Im Streit um Sicherheitsmängel im vermeintlichen "Schottreaktor" Brunsbüttel haben Vertreter der Deutschen Umwelthilfe die zuständige schleswig-holsteinsche Landesministerin Gitta Trauernicht attackiert. Mit der Sicherheit des Atomkraftwerks seien taktische Spielchen getrieben worden, lautete der Vorwurf.

Von Florian Güßgen

Vertreter der Deutschen Umwelthilfe (DUH) haben schwere Vorwürfe gegen die schleswig-holsteinsche Sozialministerin Gitta Trauernicht, SPD erhoben. In ihrer Funktion als Chefin der Atom-Aufsichtsbehörde des Landes habe die Ministerin ihr Wissen über Mängel im Atomkraftwerkt Brunsbüttel taktisch eingesetzt und dabei "übertaktiert", sagte DUH-Bundesgeschäftsführer Jürgen Resch am Mittwochmorgen in Berlin. Resch unterstellte Trauernicht indirekt, mit der Sicherheit der Bürger zu spielen. "Mit der Sicherheit von Atomkraftwerken darf man keine taktischen Spielchen treiben", sagte er. Der Atomkraftgegner bezieht seine Kritik auf den Umgang Trauernichts mit einer Mängelliste zur Sicherheit Brunsbüttel. Die Behebung dieser Mängel sei möglicherweise mit politischen Absichten verschleppt worden, deutete Resch an.

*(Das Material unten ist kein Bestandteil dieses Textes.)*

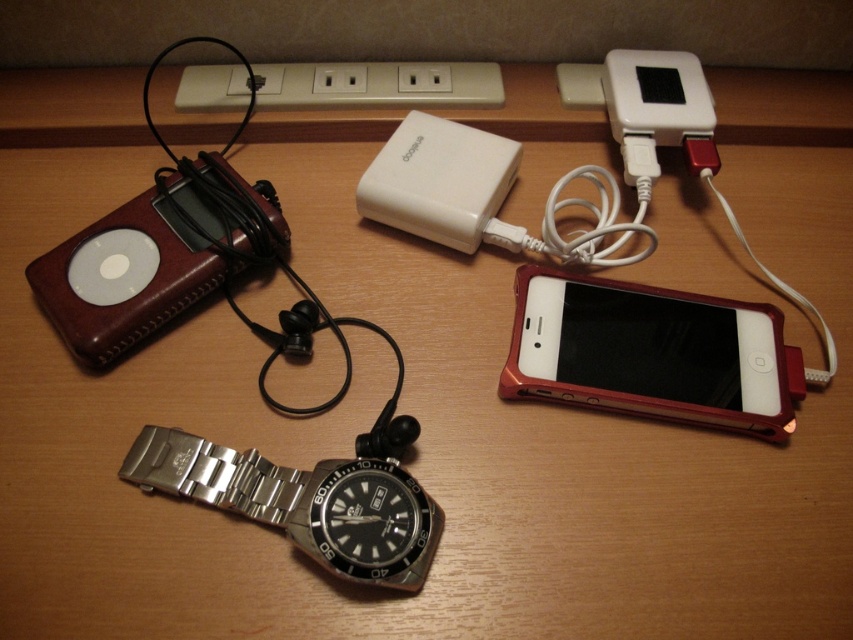 Question: Can you confirm if white plastic plug at upper center is positioned above white plastic ipod at upper right?

Choices:
 (A) yes
 (B) no

Answer: (A)

Question: Estimate the real-world distances between objects in this image. Which object is closer to the leather ipod at left?

Choices:
 (A) metallic red smartphone at lower right
 (B) white plastic ipod at upper right

Answer: (A)

Question: Which point is farther to the camera?

Choices:
 (A) metallic red smartphone at lower right
 (B) white plastic plug at upper center
 (C) silver metallic watch at lower left

Answer: (B)

Question: Estimate the real-world distances between objects in this image. Which object is farther from the silver metallic watch at lower left?

Choices:
 (A) leather ipod at left
 (B) white matte power bank at center
 (C) metallic red smartphone at lower right

Answer: (B)

Question: Does metallic red smartphone at lower right appear on the right side of silver metallic watch at lower left?

Choices:
 (A) yes
 (B) no

Answer: (A)

Question: From the image, what is the correct spatial relationship of metallic red smartphone at lower right in relation to white plastic ipod at upper right?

Trauernichts Ministerium wollte sich am Mittag nicht sofort zu den Vorwürfen äußern. Zunächst wolle man sich die Kritik genau ansehen, hieß es. Unterstützung erhielt Trauernicht dagegen aus dem Bundesumweltministerium von Sigmar Gabriel: "Nach unseren Erkenntnissen ist der Vorwurf falsch, dass sich die zuständige Behörde nicht ausreichend mit den Mängeln befasst habe", sagte ein Sprecher des Ministeriums stern.de.

Scharfe Kritik äußerten dagegen die Grünen an Betreiber Vattenfall und Atomaufsicht. "Erschreckend ist die Verkommenheit der Sicherheitskultur bei Vattenfall. Mehrere Jahre nach der Feststellung relevanter Mängel sah Vattenfall bei deren Beseitigung offenbar keine besondere Eile geboten. Erschreckend ist die Langmut und Nachsicht, mit der die Atomaufsicht über Jahre dieses Treiben geduldet hat", rügte Grünen-Chef Reinhard Bütikofer. Brunsbüttel nannte er einen "Schrottreaktor".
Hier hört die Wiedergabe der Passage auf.